Required action: In the entries below, go to the line containing "Privacy Policy (160, 2402)" and repeat it along with every later line, exactly.
-- Opening Marker --
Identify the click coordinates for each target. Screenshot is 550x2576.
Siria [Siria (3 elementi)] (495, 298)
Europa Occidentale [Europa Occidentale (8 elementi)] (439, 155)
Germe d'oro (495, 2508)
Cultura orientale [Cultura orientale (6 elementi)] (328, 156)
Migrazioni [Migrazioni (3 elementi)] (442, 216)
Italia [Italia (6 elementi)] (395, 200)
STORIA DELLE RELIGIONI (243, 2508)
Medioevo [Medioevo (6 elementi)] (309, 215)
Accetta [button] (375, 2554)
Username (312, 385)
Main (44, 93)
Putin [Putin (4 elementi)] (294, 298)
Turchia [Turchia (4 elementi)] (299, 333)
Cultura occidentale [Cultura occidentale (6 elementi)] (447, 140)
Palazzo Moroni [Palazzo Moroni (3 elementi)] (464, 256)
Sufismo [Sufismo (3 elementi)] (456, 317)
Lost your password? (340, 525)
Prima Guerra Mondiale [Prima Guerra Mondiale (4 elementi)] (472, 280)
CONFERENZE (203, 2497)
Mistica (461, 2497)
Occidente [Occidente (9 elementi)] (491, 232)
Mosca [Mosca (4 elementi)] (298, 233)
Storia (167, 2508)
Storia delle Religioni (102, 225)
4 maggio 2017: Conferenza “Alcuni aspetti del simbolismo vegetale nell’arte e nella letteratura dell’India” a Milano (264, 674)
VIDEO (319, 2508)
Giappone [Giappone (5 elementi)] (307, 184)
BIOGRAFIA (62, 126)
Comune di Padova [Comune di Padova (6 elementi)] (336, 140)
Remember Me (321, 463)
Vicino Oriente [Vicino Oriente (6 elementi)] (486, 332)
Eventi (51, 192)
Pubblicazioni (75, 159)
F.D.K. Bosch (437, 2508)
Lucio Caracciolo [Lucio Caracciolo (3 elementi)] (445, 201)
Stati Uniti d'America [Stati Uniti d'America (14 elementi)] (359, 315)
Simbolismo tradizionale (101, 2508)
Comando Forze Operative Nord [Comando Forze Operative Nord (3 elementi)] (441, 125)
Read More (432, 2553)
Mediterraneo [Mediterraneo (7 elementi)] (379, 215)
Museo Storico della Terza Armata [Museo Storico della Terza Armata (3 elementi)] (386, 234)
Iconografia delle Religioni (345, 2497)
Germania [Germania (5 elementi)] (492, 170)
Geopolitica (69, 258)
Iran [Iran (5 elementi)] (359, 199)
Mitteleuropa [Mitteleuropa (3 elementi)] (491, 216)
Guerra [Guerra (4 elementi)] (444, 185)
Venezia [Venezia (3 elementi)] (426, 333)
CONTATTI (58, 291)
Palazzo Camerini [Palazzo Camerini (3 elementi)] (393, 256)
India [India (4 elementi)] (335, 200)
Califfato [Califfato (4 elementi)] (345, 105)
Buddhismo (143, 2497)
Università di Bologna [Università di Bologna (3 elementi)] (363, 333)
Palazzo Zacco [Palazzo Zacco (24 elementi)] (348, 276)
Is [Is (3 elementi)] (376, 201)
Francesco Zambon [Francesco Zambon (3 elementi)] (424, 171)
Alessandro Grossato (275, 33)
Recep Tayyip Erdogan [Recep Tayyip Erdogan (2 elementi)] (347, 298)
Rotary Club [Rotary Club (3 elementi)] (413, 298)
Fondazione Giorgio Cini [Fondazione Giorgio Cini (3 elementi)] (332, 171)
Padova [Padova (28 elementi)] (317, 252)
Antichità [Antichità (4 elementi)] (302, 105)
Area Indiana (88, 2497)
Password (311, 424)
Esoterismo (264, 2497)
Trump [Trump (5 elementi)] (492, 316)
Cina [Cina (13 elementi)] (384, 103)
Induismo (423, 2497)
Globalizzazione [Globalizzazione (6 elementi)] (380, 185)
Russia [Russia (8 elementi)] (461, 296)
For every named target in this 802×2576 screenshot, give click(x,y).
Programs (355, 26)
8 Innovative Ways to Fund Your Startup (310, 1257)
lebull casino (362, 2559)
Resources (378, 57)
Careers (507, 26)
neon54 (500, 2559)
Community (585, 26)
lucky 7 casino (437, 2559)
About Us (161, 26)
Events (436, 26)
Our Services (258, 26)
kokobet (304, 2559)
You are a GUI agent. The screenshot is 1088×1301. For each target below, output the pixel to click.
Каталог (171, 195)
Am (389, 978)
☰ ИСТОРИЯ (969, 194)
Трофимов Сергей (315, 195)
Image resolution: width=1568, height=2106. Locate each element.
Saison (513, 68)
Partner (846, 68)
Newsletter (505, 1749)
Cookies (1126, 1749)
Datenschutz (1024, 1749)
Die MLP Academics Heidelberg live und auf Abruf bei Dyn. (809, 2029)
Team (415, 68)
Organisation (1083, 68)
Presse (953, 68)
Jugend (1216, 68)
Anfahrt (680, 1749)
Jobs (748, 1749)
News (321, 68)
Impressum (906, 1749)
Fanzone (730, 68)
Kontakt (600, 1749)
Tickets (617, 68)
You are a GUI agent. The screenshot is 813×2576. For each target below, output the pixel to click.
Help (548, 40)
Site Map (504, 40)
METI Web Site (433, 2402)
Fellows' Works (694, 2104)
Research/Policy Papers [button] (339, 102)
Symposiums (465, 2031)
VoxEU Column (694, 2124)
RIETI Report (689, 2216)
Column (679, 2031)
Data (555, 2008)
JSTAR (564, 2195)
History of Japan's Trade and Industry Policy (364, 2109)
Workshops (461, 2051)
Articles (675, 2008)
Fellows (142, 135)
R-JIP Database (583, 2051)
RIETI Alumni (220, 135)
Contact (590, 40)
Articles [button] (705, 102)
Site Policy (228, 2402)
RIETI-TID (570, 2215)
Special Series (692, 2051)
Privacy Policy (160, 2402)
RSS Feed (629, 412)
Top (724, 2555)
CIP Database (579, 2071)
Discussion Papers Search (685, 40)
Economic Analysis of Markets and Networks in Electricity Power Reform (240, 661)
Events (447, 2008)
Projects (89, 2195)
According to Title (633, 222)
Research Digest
-- Closing Marker --
Solved problem:
Privacy Policy (160, 2402)
RSS Feed (629, 412)
Top (724, 2555)
CIP Database (579, 2071)
Discussion Papers Search (685, 40)
Economic Analysis of Markets and Networks in Electricity Power Reform (240, 661)
Events (447, 2008)
Projects (89, 2195)
According to Title (633, 222)
Research Digest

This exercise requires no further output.